Akayama’s blood ran cold. “Play the recording. Wait! Don’t!” She already saw stars spinning while she begged to die. “Just tell me what happened.”

“Bunjiro, Charlie, Daisuke, and Princess Lucia arrived mere moments after the tentacles ripped me apart,” said the Zephyr. “Bunjiro was piloting the gray test-head. They punched the planet at above light-speed.”

“They made the wound which saved me.” Akayama covered her heart. “I knew Bunjiro couldn’t be kept in a stretcher for long.”

“Tentacles wrapped around them, but Princess Lucia fired her Super Heart Beam and shredded their bonds. She also disintegrated a sizable portion of this planet.”

“She did? Oh, Princess!” The professor beamed with pride. “No one’s ever fired the Super Heart Beam twice in one day!”

“Team Zephyr rescued my left half. The last frames show them accelerating above light-speed with tentacles in slow pursuit.”
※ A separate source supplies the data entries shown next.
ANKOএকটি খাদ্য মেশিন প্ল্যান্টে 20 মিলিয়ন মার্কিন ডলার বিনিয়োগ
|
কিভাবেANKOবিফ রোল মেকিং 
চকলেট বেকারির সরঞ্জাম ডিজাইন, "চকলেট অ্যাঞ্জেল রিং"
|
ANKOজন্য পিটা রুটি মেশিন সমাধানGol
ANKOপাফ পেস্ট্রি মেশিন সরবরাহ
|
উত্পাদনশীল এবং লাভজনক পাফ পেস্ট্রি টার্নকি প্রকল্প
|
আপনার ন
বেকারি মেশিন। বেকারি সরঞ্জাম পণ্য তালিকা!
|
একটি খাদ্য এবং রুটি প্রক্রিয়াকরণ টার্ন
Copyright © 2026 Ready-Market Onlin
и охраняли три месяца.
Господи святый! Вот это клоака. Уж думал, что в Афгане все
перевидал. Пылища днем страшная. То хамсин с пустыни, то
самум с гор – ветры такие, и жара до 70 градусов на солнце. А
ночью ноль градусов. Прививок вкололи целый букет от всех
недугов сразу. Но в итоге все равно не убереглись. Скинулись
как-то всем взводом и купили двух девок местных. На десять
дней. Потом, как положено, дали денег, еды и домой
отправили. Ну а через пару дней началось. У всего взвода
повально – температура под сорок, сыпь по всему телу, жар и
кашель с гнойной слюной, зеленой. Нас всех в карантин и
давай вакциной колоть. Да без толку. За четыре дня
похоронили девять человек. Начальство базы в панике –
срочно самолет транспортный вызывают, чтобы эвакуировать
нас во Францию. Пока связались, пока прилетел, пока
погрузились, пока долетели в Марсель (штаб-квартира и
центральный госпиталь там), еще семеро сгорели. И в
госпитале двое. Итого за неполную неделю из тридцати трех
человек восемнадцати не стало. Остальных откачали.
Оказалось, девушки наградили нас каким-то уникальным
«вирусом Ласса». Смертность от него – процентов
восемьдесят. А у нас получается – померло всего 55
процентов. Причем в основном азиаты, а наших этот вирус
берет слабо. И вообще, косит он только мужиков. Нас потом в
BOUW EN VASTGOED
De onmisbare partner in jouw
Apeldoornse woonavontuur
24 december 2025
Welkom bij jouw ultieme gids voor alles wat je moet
“They escaped with my confession.” Enormous weight lifted from her shoulders. “Everyone knows the Hurricane’s weakness to short-range communication. Earth is surely safe with Bunjiro, Charlie, Daisuke, and Princess Lucia. I would trust no one else.”

“I’m glad you’re in good spirits, but my engines are offline. I doubt we can escape in this condition.”

“Don’t worry. I’ve got a plan,” she whispered. “I told the planet I’m repairing you to use your circuits as a timeshare for its pilots’ consciousnesses. Really we’re going to immobilize the planet by transferring the whole thing into your memory-banks all at once. I’m sure your spinal-input-port can handle the load. Then we’ll escape to the moon without interference, and take our time separating the Hurricane’s pilots.”

“I see. But still, my engines are offline.”

“Now you’re here to help. We should have them repaired within a few years.”

“Very well.”

Akayama grit her teeth. “Show me the princess’s Super Heart Beam.”